Usher Hall, Edinburgh

Keith Bruce

four stars

Now a firm fixture of Edinburgh's contemporary Hogmanay programme as well as the capital's long-established New Year celebrations, the 129th performance of Handel's oratorio by the Edinburgh Royal Choral Union may be chiefly remembered for the debut of German baritone and BBC New Generation Artist Benjamin Appl, a real talent of power, confidence and exemplary diction who delivered his first aria, The people that walked in darkness, in Schubertian style and continued to treat the score's most operative moments as Lieder. With instrumentalist Andrew Connell-Smith as his foil, the trumpet has rarely sounded with such fluidity.

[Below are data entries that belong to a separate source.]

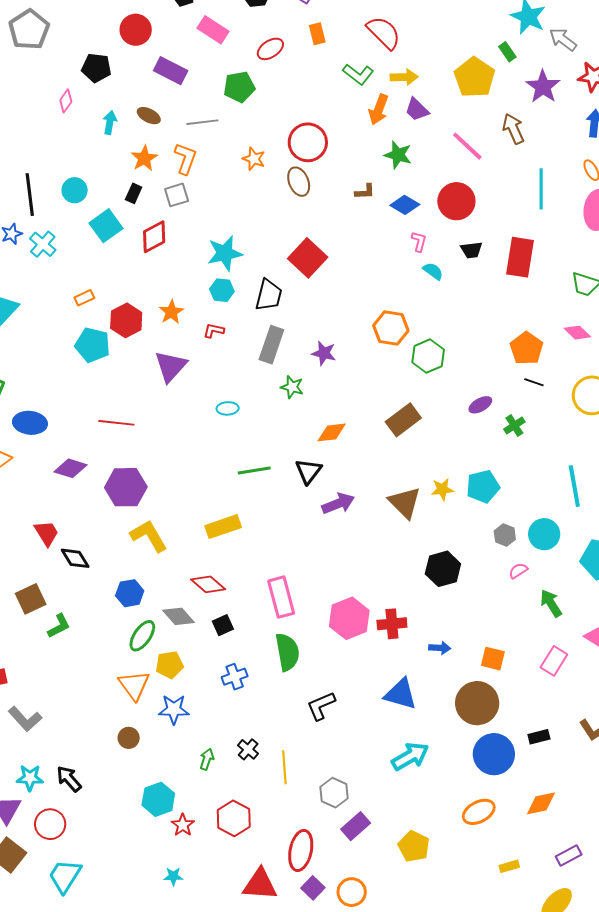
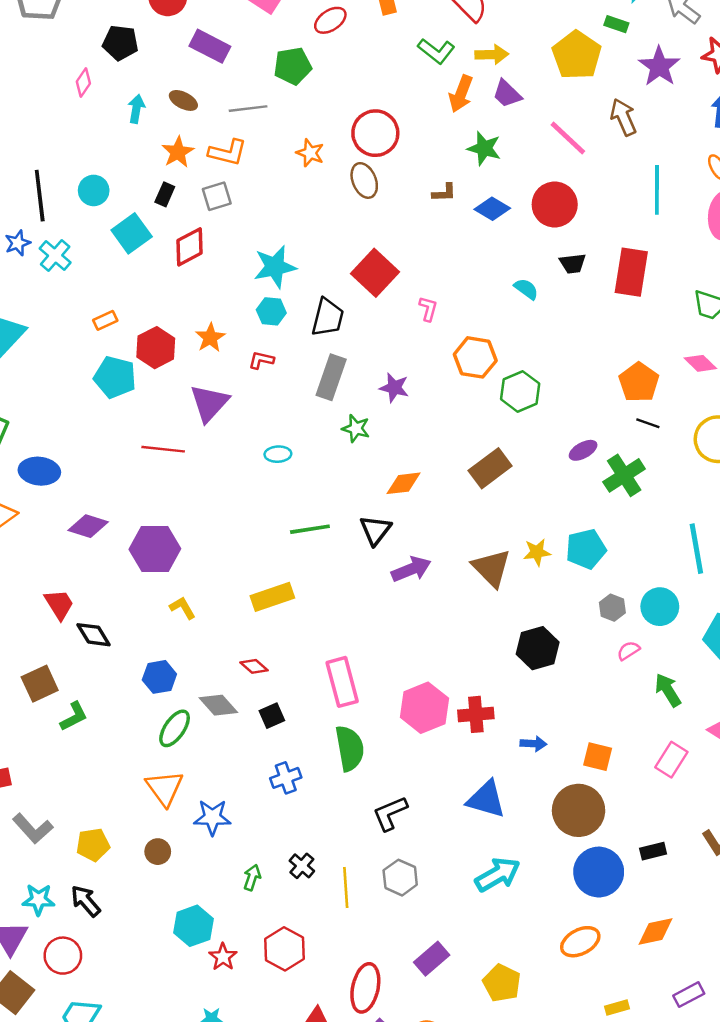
green rectangle: (507, 52) -> (616, 24), turned -36
orange L-shape: (185, 159) -> (228, 153), turned 84
pink L-shape: (419, 242) -> (428, 309), moved
red line: (116, 423) -> (163, 449), moved
green cross: (514, 425) -> (624, 475), size x1.6
yellow L-shape: (149, 536) -> (183, 608), size x0.6
red diamond: (208, 584) -> (254, 666), size x0.7
yellow pentagon: (169, 665) -> (93, 845), moved
gray hexagon: (334, 793) -> (400, 878), moved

He was in fine company however, particularly in his platform neighbour, tenor Nicholas Mulroy, whose first extended "Comfort ye" opened the vocal score as beautifully as I've heard, and whose command of recitative and engagement with the chorus was, by contrast with Appl, engagingly theatrical. He and mezzo Annie Gill, a couple off-stage as well as on, decorated their lines with careful ornamentation, Gill particularly effectively on He was despised. Appl and soprano Susanna Andersson (wife of conductor Tecwyn Evans) stuck more strictly to the score, and the combination of all four was full of colour, particularly the vocal duet of the two women on He shall feed his flock, the sonic sister of a beautifully-played Pastoral Symphony that rather belied the raft of changes to the line-up of the players in orchestra from that published in the programme.

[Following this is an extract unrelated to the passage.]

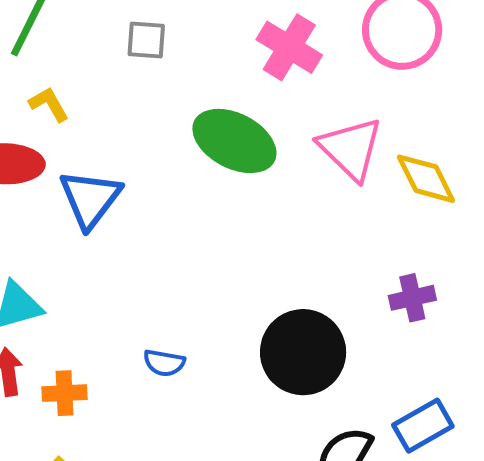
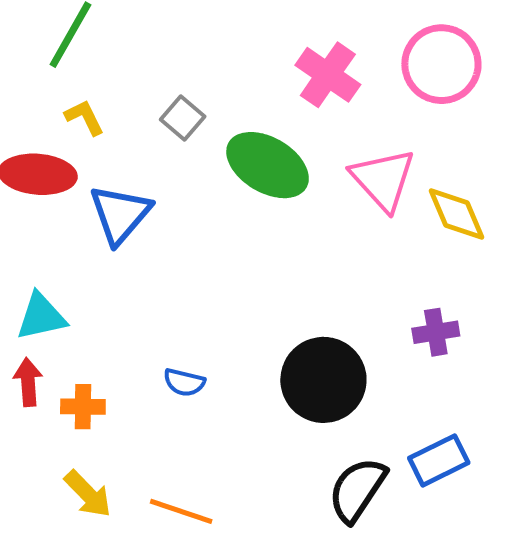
gray square: (146, 40) -> (183, 118), moved, turned 33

Amid such riches, "The Choral" still managed to shine in its own right, Evans encouraging the texture of the chorus over its power, and the singers responding with beautiful measured poised at the conclusion of the sequence of choruses in Part Two and again for Since by man in Part Three. Chorus-master Michael Bawtree was bolstering the tenor section, so wins credit for performance as well as the drilling.